Author: Craig Lancaster
Series: Stand Alone
Pages: 304
Published: Available now from Amazon Encore
ISBN: 9781935597247
Source: sent for review
Description: He owed a lot of people, but I was the only one left to collect. I told myself that I didn’t care about him, only about what he owed me, whatever that was. I even tried to believe it. When Mitch Quillen’s life begins to unravel, he fears there is no escape. His marriage and his career are both failing, and his relationship with his father has been a disaster for decades. Approaching forty, Mitch doesn’t want to become a middle-aged statistic. When his estranged father, Jim, suddenly calls, Mitch’s wife urges him to respond.

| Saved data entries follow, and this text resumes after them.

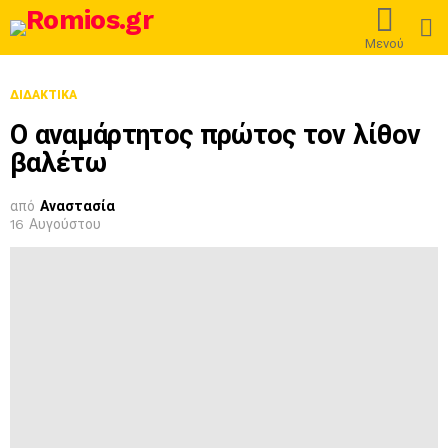
L
Μενού
ΔΙΔΑΚΤΙΚΆ
Ο αναμάρτητος πρώτος τον λίθον
βαλέτω
από
Αναστασία
16 Αυγούστου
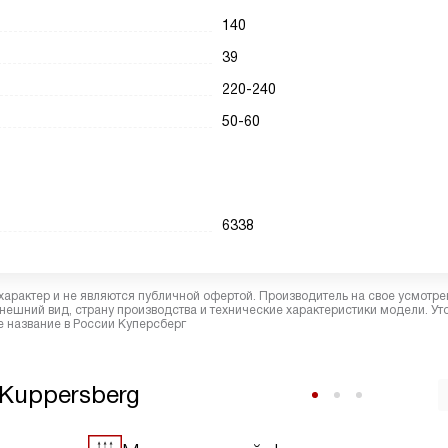
140
39
220-240
50-60
6338
характер и не являются публичной офертой. Производитель на свое усмотре
ешний вид, страну производства и технические характеристики модели. Ут
 название в России Куперсберг
Kuppersberg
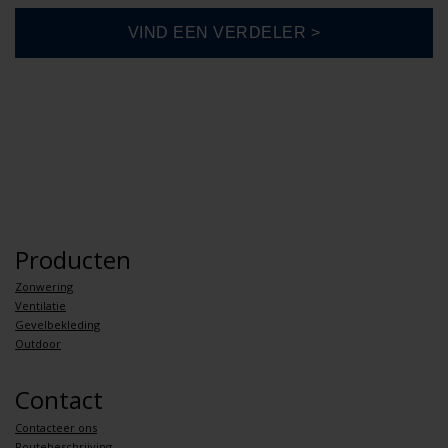
Producten
Zonwering
Ventilatie
Gevelbekleding
Outdoor
Contact
Contacteer ons
Routebeschrijving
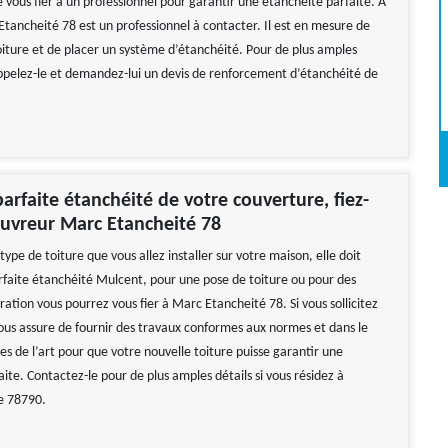
ous fier à un professionnel pour garantir une étanchéité parfaite. A
tancheité 78 est un professionnel à contacter. Il est en mesure de
oiture et de placer un système d’étanchéité. Pour de plus amples
ppelez-le et demandez-lui un devis de renforcement d’étanchéité de
arfaite étanchéité de votre couverture, fiez-
uvreur Marc Etancheité 78
 type de toiture que vous allez installer sur votre maison, elle doit
rfaite étanchéité Mulcent, pour une pose de toiture ou pour des
ation vous pourrez vous fier à Marc Etancheité 78. Si vous sollicitez
 vous assure de fournir des travaux conformes aux normes et dans le
es de l’art pour que votre nouvelle toiture puisse garantir une
ite. Contactez-le pour de plus amples détails si vous résidez à
e 78790.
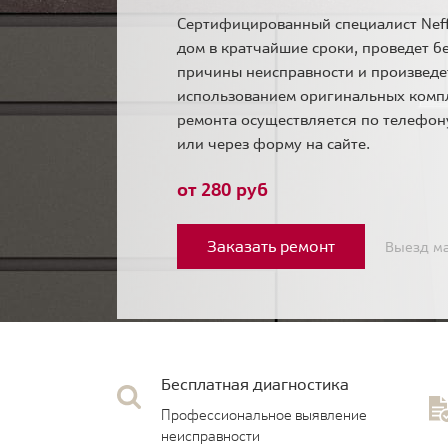
Сертифицированный специалист Neff
дом в кратчайшие сроки, проведет б
причины неисправности и произведе
использованием оригинальных комп
ремонта осуществляется по телефо
или через форму на сайте.
от 280 руб
Заказать ремонт
Выезд ма
Бесплатная диагностика
Профессиональное выявление
неисправности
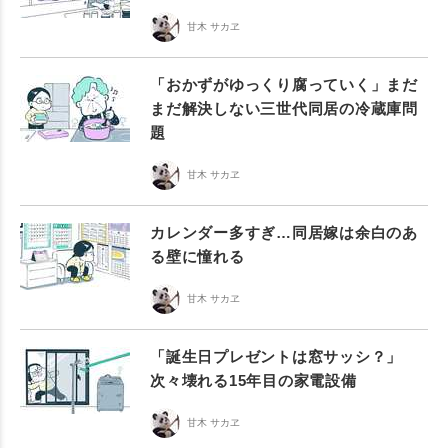
甘木 サカヱ
「おかずがゆっくり腐っていく」まだ
まだ解決しない三世代同居の冷蔵庫問
題
甘木 サカヱ
カレンダー多すぎ…同居嫁は余白のあ
る壁に憧れる
甘木 サカヱ
「誕生日プレゼントは窓サッシ？」
次々壊れる15年目の家電設備
甘木 サカヱ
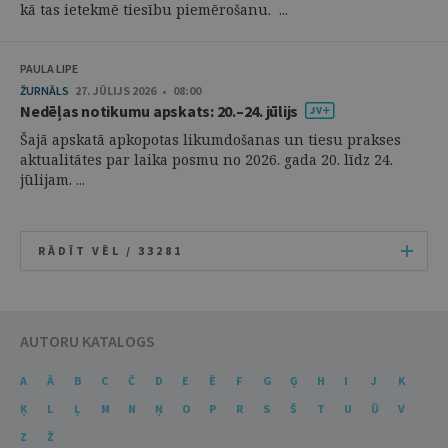
kā tas ietekmē tiesību piemērošanu. ...
PAULA LIPE
ŽURNĀLS
27. JŪLIJS 2026 • 08:00
Nedēļas notikumu apskats: 20.–24. jūlijs
Šajā apskatā apkopotas likumdošanas un tiesu prakses
aktualitātes par laika posmu no 2026. gada 20. līdz 24.
jūlijam. ...
RĀDĪT VĒL /
33281
AUTORU KATALOGS
A
Ā
B
C
Č
D
E
Ē
F
G
Ģ
H
I
J
K
Ķ
L
Ļ
M
N
Ņ
O
P
R
S
Š
T
U
Ū
V
Z
Ž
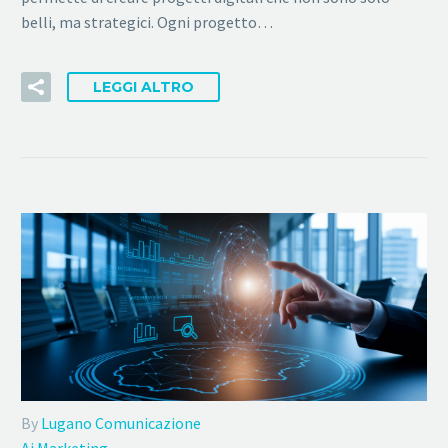
belli, ma strategici. Ogni progetto…
LEGGI ALTRO
By
Lugano Comunicazione
Ai Marketing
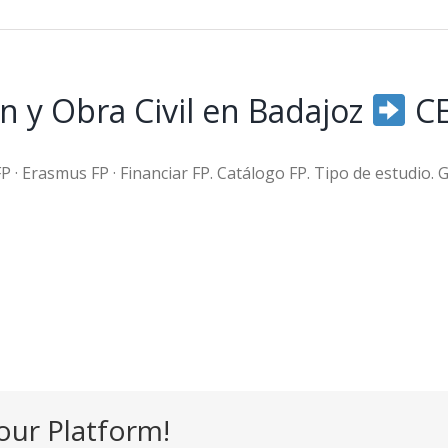
n y Obra Civil en Badajoz
C
FP · Erasmus FP · Financiar FP. Catálogo FP. Tipo de estudio.
our Platform!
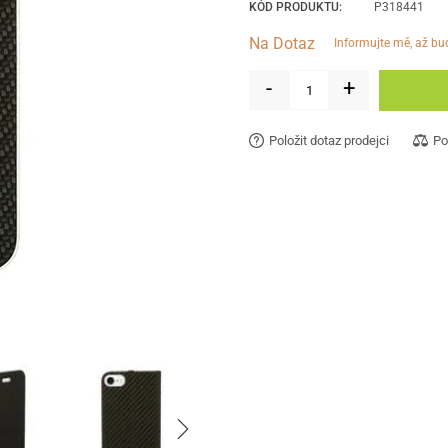
KÓD PRODUKTU:
P318441
Na Dotaz
informujte mě, až b
-
+
Položit dotaz prodejci
Po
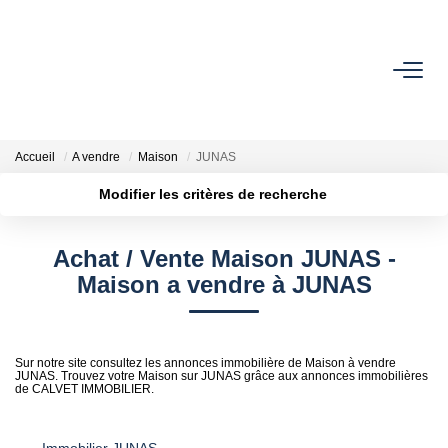
ACHETER
ESTIMER
Accueil
A vendre
Maison
JUNAS
Modifier les critères de recherche
L'AGENCE
Localisation
Type de bien
Surface min
Budget max
Achat / Vente Maison JUNAS -
Notre Équipe
Maison a vendre à JUNAS
Plus de critères
Créer une alerte
Nos Avis
Nos Partenaires
Nos Actes
Sur notre site consultez les annonces immobilière de Maison à vendre
JUNAS. Trouvez votre Maison sur JUNAS grâce aux annonces immobilières
de CALVET IMMOBILIER.
CONTACT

Ready for a change, Mitch heads to Montana and a showdown that will alter the course of his life. Amid a backdrop of rugged peaks and valleys, the story unfolds: a violent episode that triggered the rift, thirty years of miscommunication, and the possibility of misplaced blame.
I Give This ...
Lancaster's debut novel 600 Hours of Edward was one of my favorite books of 2009. So, needless to say, I was more than happy to review his sophomore effort.

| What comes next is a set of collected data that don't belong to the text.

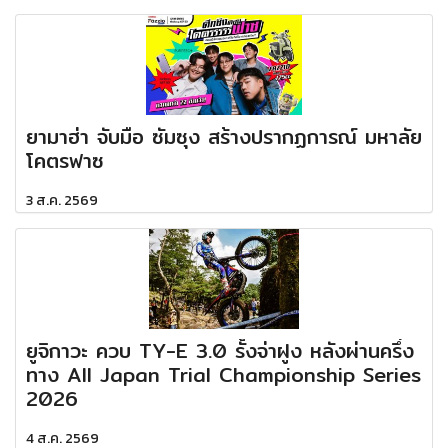
ยามาฮ่า จับมือ ซัมซุง สร้างปรากฏการณ์ มหาลัย
โคตรฟาซ
3 ส.ค. 2569
ยูจิกาวะ ควบ TY-E 3.0 รั้งจ่าฝูง หลังผ่านครึ่ง
ทาง All Japan Trial Championship Series
2026
4 ส.ค. 2569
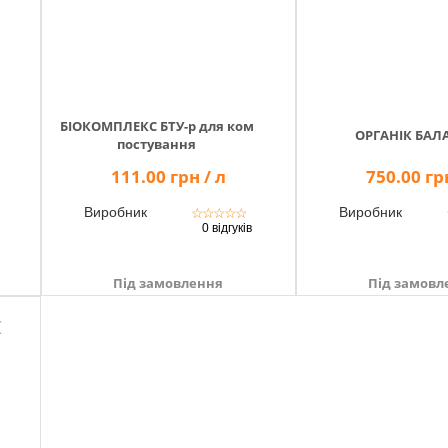
БІОКОМПЛЕКС БТУ-р для ком
ОРГАНІК БАЛ
постування
111.00 грн / л
750.00 грн
Виробник
Виробник
☆
☆
☆
☆
☆
0 відгуків
Під замовлення
Під замовл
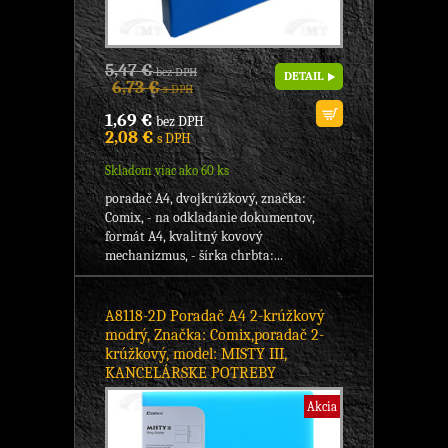
5,47 €
bez DPH
DETAIL
6,73 €
s DPH
1,69 €
bez DPH
2,08 €
s DPH
Skladom viac ako 60 ks
poradač A4, dvojkrúžkový, značka:
Comix, - na odkladanie dokumentov,
formát A4, kvalitný kovový
mechanizmus, - šírka chrbta:...
A8118-2D Poradač A4 2-krúžkový
modrý, Značka: Comix,poradač 2-
krúžkový, model: MISTY III,
KANCELÁRSKE POTREBY
Akcia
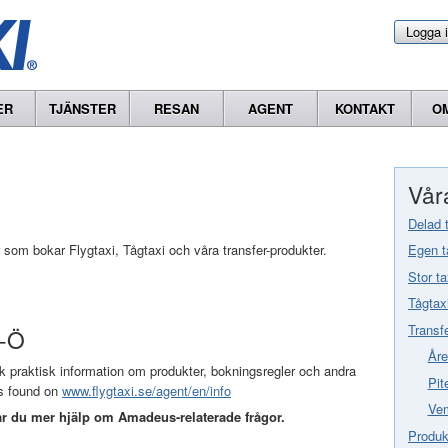
Logga 
ER
TJÄNSTER
RESAN
AGENT
KONTAKT
O
Våra
Delad 
r som bokar Flygtaxi, Tågtaxi och våra transfer-produkter.
Egen t
Stor ta
Tågtax
Transf
A-Ö
Åre
ik praktisk information om produkter, bokningsregler och andra
Pit
 is found on
www.flygtaxi.se/agent/en/info
Vem
 du mer hjälp om Amadeus-relaterade frågor.
Produkt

Lancaster creates characters that you can identify with. Mitch is no exception. I really felt his struggle with is wife and his battle to try to figure out the best way to save his marriage. I also felt his struggle with himself and the things he's burried so deep even he's not sure what exactly they are. But most of all, I really felt his struggle with his father. And really it's the basis of the entire story because it's affected Mitch's entire life.
I like the Lancaster tackled such a delicate subject as family rifts. My own family is pretty tight as is my husband's. But, I can see how they could happen. And, I'm sure it's very common. The book explorers a summer when Mitch was young when the initial rift occurred and the present (well 2007 but could be the present). His father has reached out to him and they must overcome that summer that stands between them.
Reading about Mitch's father and you can see why he's a hard man to like. When Mitch was young, he was never the father he needed him to be. And now that he's an adult, he's a man he wishes could change but accepts that maybe that's not possible. As the events of both summers are laid out in the book we come to really understand what's going on. Mitch's father has been hiding things for so long that I'm not even sure he can let them go them. I was surprised at Mitch's father's upbringing. It was dark and unpleasant and I think accounted for a lot of how he acted as a man, husband, and a father. I wasn't fully surprised at the events that ended that summer when Mitch was young or at what caused him to reach out to his son when he did.
Overall, this was an enjoyable read. I liked the dynamics of the story. And, while the subject matter could be depressing, the story didn't really have that tone. It was more about hope, letting go, and that sometime relationship are the most important things of all!